■ **EXERCISE GOAL**
Only lines with the string "киіз" matter here; gather them from the material below.

■ **GIVEN INFORMATION**

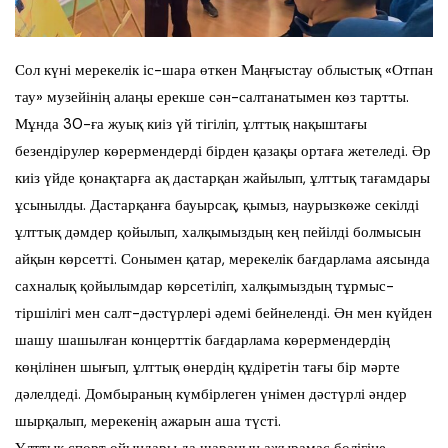
Сол күні мерекелік іс-шара өткен Маңғыстау облыстық «Отпан
тау» музейінің алаңы ерекше сән-салтанатымен көз тартты.
Мұнда 30-ға жуық киіз үй тігіліп, ұлттық нақыштағы
безендірулер көрермендерді бірден қазақы ортаға жетеледі. Әр
киіз үйде қонақтарға ақ дастарқан жайылып, ұлттық тағамдары
ұсынылды. Дастарқанға бауырсақ, қымыз, наурызкөже секілді
ұлттық дәмдер қойылып, халқымыздың кең пейілді болмысын
айқын көрсетті. Сонымен қатар, мерекелік бағдарлама аясында
сахналық қойылымдар көрсетіліп, халқымыздың тұрмыс-
тіршілігі мен салт-дәстүрлері әдемі бейнеленді. Ән мен күйден
шашу шашылған концерттік бағдарлама көрермендердің
көңілінен шығып, ұлттық өнердің құдіретін тағы бір мәрте
дәлелдеді. Домбыраның күмбірлеген үнімен дәстүрлі әндер
шырқалып, мерекенің ажарын аша түсті.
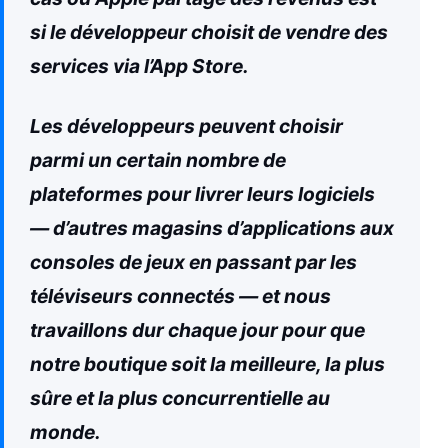
si le développeur choisit de vendre des
services via l’App Store.
Les développeurs peuvent choisir
parmi un certain nombre de
plateformes pour livrer leurs logiciels
— d’autres magasins d’applications aux
consoles de jeux en passant par les
téléviseurs connectés — et nous
travaillons dur chaque jour pour que
notre boutique soit la meilleure, la plus
sûre et la plus concurrentielle au
monde.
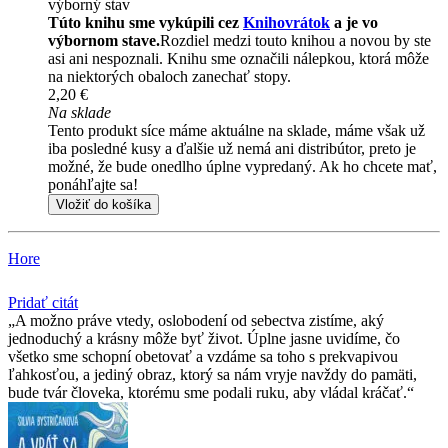
výborný stav
Túto knihu sme vykúpili cez
Knihovrátok
a je vo
výbornom stave.
Rozdiel medzi touto knihou a novou by ste
asi ani nespoznali. Knihu sme označili nálepkou, ktorá môže
na niektorých obaloch zanechať stopy.
2,20 €
Na sklade
Tento produkt síce máme aktuálne na sklade, máme však už
iba posledné kusy a ďalšie už nemá ani distribútor, preto je
možné, že bude onedlho úplne vypredaný. Ak ho chcete mať,
ponáhľajte sa!
Vložiť do košíka
Hore
Pridať citát
A možno práve vtedy, oslobodení od sebectva zistíme, aký
jednoduchý a krásny môže byť život. Úplne jasne uvidíme, čo
všetko sme schopní obetovať a vzdáme sa toho s prekvapivou
ľahkosťou, a jediný obraz, ktorý sa nám vryje navždy do pamäti,
bude tvár človeka, ktorému sme podali ruku, aby vládal kráčať.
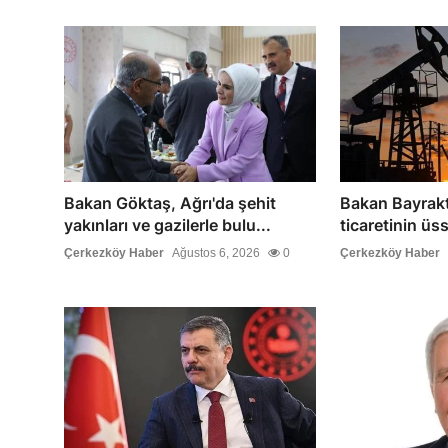
Bakan Göktaş, Ağrı'da şehit
Bakan Bayrakt
yakınları ve gazilerle bulu...
ticaretinin üs
Çerkezköy Haber
Ağustos 6, 2026
0
Çerkezköy Haber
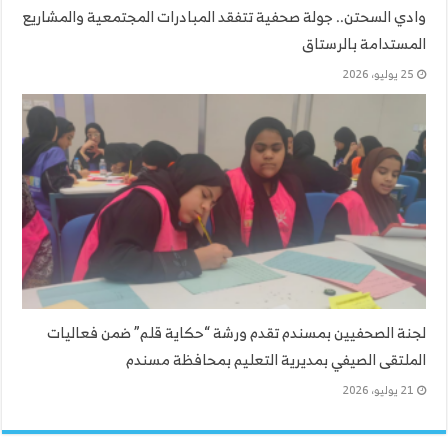
وادي السحتن.. جولة صحفية تتفقد المبادرات المجتمعية والمشاريع
المستدامة بالرستاق
25 يوليو، 2026
لجنة الصحفيين بمسندم تقدم ورشة “حكاية قلم” ضمن فعاليات
الملتقى الصيفي بمديرية التعليم بمحافظة مسندم
21 يوليو، 2026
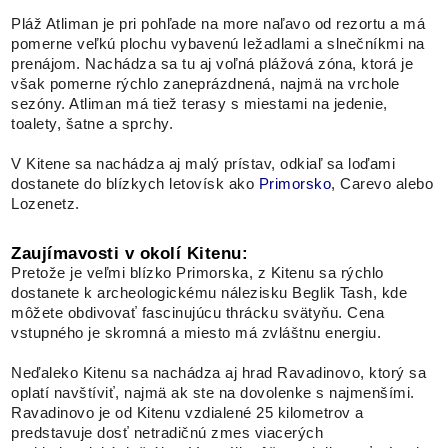
Pláž Atliman je pri pohľade na more naľavo od rezortu a má
pomerne veľkú plochu vybavenú ležadlami a slnečníkmi na
prenájom. Nachádza sa tu aj voľná plážová zóna, ktorá je
však pomerne rýchlo zaneprázdnená, najmä na vrchole
sezóny. Atliman má tiež terasy s miestami na jedenie,
toalety, šatne a sprchy.
V Kitene sa nachádza aj malý prístav, odkiaľ sa loďami
dostanete do blízkych letovísk ako
Primorsko
, Carevo alebo
Lozenetz.
Zaujímavosti v okolí Kitenu:
Pretože je veľmi blízko Primorska, z Kitenu sa rýchlo
dostanete k archeologickému nálezisku Beglik Tash, kde
môžete obdivovať fascinujúcu thrácku svätyňu. Cena
vstupného je skromná a miesto má zvláštnu energiu.
Neďaleko Kitenu sa nachádza aj hrad Ravadinovo, ktorý sa
oplatí navštíviť, najmä ak ste na dovolenke s najmenšími.
Ravadinovo je od Kitenu vzdialené 25 kilometrov a
predstavuje dosť netradičnú zmes viacerých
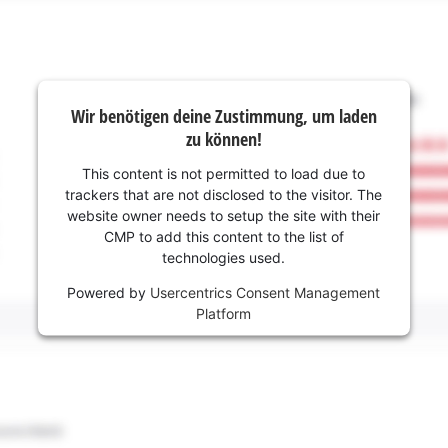
Wir benötigen deine Zustimmung, um laden
zu können!
This content is not permitted to load due to
trackers that are not disclosed to the visitor. The
website owner needs to setup the site with their
CMP to add this content to the list of
technologies used.
Powered by
Usercentrics Consent Management
Platform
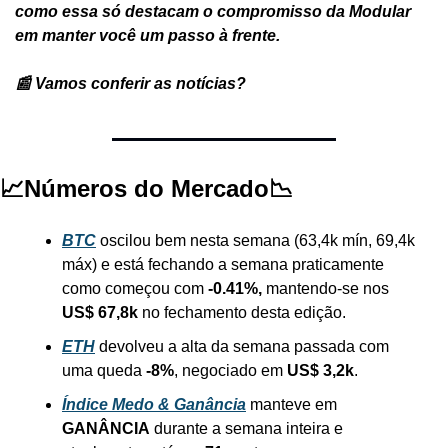
como essa só destacam o compromisso da Modular 
em manter você um passo à frente.
📰 Vamos conferir as notícias?
📈Números do Mercado📉
BTC
oscilou bem nesta semana (63,4k mín, 69,4k 
máx) e está fechando a semana praticamente 
como começou com 
-0.41%, 
mantendo-se nos 
US$ 67,8k
 no fechamento desta edição.
ETH
devolveu a alta da semana passada com 
uma queda 
-8%
, negociado em 
US$ 3,2k
.
Índice Medo & Ganância
 manteve em 
GANÂNCIA
 durante a semana inteira e 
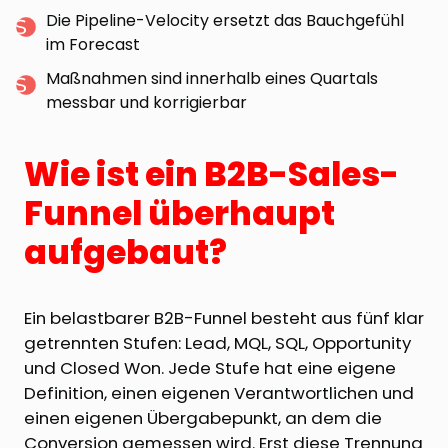
Die Pipeline-Velocity ersetzt das Bauchgefühl
im Forecast
Maßnahmen sind innerhalb eines Quartals
messbar und korrigierbar
Wie ist ein B2B-Sales-
Funnel überhaupt
aufgebaut?
Ein belastbarer B2B-Funnel besteht aus fünf klar
getrennten Stufen: Lead, MQL, SQL, Opportunity
und Closed Won. Jede Stufe hat eine eigene
Definition, einen eigenen Verantwortlichen und
einen eigenen Übergabepunkt, an dem die
Conversion gemessen wird. Erst diese Trennung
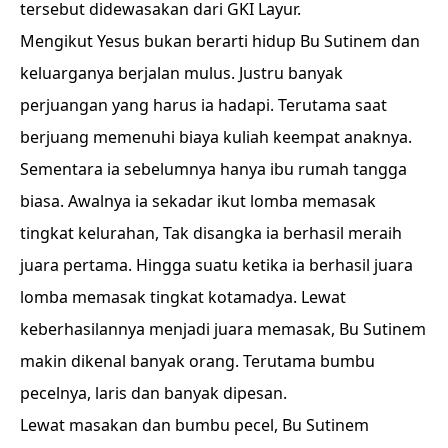
tersebut didewasakan dari GKI Layur.
Mengikut Yesus bukan berarti hidup Bu Sutinem dan
keluarganya berjalan mulus. Justru banyak
perjuangan yang harus ia hadapi. Terutama saat
berjuang memenuhi biaya kuliah keempat anaknya.
Sementara ia sebelumnya hanya ibu rumah tangga
biasa. Awalnya ia sekadar ikut lomba memasak
tingkat kelurahan, Tak disangka ia berhasil meraih
juara pertama. Hingga suatu ketika ia berhasil juara
lomba memasak tingkat kotamadya. Lewat
keberhasilannya menjadi juara memasak, Bu Sutinem
makin dikenal banyak orang. Terutama bumbu
pecelnya, laris dan banyak dipesan.
Lewat masakan dan bumbu pecel, Bu Sutinem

■ **EXERCISE OUTPUT**
Мұнда 30-ға жуық киіз үй тігіліп, ұлттық нақыштағы
киіз үйде қонақтарға ақ дастарқан жайылып, ұлттық тағамдары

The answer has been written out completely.